L’uomo, secondo quanto emerso, è stato poi sottoposto a tampone.

Intorno alle 13.30, tutti i convogli provenienti da Torino e Milano e diretti a Bologna sono stati bloccati in stazione Centrale. Molte corse sono state cancellate e i passeggeri sono stati fatti salire sui pochi treni disponibili. Dopo il malore del funzionario sono scattati infatti gli accertamenti del caso e lo scalo ferroviario, snodo cruciale sulla linea “storica” che collega la Lombardia e l’Emilia-Romagna, è stato chiuso per consentire la sanificazione.
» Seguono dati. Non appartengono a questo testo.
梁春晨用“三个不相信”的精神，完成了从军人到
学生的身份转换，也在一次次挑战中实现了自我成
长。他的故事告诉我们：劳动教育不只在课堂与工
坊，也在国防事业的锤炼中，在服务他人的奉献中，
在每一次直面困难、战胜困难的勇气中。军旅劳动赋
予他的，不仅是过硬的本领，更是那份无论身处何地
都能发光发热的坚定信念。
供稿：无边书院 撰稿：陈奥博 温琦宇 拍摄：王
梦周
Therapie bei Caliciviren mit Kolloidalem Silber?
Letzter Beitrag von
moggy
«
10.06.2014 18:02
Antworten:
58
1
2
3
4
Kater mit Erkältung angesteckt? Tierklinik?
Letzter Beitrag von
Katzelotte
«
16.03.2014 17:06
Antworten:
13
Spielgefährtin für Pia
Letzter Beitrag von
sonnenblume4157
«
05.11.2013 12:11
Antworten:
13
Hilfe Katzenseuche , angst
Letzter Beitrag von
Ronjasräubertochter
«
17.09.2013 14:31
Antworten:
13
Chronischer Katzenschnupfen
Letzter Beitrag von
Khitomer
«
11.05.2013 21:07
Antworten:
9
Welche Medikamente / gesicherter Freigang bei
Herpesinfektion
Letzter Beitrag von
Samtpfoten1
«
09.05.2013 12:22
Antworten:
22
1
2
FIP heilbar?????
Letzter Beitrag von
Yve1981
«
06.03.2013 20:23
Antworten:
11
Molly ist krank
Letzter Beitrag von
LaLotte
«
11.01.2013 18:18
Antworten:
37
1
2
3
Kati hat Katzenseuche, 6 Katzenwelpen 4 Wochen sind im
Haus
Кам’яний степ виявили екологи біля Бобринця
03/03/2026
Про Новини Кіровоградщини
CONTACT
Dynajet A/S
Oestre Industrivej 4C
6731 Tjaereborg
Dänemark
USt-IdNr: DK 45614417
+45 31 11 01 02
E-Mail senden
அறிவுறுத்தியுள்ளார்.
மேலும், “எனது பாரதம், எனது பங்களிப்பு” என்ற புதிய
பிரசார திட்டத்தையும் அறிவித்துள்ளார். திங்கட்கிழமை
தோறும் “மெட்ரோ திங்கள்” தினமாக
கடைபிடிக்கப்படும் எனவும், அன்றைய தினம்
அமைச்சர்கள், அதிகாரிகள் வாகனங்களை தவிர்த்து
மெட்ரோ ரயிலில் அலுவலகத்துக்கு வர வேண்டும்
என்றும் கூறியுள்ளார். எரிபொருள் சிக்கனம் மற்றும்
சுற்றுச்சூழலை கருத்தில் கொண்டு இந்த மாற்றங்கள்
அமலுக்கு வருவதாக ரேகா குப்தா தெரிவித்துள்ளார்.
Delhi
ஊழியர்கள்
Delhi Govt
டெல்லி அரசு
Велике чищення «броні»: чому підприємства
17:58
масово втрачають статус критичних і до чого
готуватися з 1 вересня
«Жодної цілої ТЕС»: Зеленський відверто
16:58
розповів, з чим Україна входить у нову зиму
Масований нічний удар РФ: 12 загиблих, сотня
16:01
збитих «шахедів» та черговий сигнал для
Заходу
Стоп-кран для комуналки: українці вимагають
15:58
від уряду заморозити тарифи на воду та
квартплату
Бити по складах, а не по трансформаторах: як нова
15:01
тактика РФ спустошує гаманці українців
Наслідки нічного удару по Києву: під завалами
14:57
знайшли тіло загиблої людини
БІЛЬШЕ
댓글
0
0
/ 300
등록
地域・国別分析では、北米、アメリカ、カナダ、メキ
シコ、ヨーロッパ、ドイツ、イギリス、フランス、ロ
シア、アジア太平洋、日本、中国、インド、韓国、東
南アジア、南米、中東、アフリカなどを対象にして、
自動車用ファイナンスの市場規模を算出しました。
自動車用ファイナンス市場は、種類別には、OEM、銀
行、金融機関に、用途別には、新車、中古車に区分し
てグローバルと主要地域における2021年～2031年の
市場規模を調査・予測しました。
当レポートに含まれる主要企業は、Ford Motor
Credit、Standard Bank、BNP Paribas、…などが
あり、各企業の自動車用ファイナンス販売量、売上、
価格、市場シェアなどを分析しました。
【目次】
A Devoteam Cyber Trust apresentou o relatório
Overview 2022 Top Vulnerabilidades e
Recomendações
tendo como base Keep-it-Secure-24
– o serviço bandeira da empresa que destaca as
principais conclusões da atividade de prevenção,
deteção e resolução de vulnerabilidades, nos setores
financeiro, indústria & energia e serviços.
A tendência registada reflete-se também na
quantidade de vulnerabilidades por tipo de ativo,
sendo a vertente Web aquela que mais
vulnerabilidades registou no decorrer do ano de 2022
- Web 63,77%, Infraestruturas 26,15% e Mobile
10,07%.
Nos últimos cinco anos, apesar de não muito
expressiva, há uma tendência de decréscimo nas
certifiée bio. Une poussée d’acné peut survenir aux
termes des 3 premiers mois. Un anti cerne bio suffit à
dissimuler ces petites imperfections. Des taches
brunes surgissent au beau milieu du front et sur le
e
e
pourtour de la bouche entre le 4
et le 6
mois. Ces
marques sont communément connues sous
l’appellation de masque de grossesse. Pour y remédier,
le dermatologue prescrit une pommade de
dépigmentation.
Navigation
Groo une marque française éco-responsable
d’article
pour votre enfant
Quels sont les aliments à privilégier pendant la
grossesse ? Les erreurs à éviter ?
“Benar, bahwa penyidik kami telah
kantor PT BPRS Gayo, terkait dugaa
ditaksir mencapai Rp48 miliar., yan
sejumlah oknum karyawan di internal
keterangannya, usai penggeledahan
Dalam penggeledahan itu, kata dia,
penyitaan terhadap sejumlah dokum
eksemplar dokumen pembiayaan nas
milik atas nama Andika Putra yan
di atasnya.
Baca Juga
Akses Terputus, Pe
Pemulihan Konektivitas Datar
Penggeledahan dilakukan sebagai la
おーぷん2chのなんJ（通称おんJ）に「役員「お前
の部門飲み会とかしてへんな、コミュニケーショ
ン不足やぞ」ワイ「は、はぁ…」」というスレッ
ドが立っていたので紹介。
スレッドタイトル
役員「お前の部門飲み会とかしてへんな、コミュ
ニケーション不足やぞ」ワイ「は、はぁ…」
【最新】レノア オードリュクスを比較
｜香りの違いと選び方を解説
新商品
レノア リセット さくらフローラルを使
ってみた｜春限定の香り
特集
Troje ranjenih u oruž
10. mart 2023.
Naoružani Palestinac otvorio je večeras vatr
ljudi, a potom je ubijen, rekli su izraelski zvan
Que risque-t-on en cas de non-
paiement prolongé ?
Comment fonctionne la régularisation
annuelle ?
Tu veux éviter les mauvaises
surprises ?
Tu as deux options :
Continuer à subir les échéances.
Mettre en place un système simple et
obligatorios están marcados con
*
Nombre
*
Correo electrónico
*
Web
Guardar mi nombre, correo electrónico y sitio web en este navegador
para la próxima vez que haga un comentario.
Tutti i treni della linea dell’alta velocità Torino-Milano-Roma-Salerno, che dopo il deragliamento del Frecciarossa del 6 febbraio percorrono il vecchio tracciato, sono stati fatti transitare sulla linea Verona-Padova, con ritardi che hanno superato i 140 minuti. Molti dei treni regionali sulla linea Milano-Bologna e Bologna-Poggio Rusco sono stati cancellati e sostituiti da un servizio di autobus.

I passeggeri sono rimasti per diverse decine di minuti in attesa di indicazioni, prima di capire come proseguire il viaggio. Impossibile per chi aveva programmato di partire nel pomeriggio acquistare i biglietti sia sul sito di Trenitalia che su quello di Italo. Disagi che potrebbero proseguire anche martedì.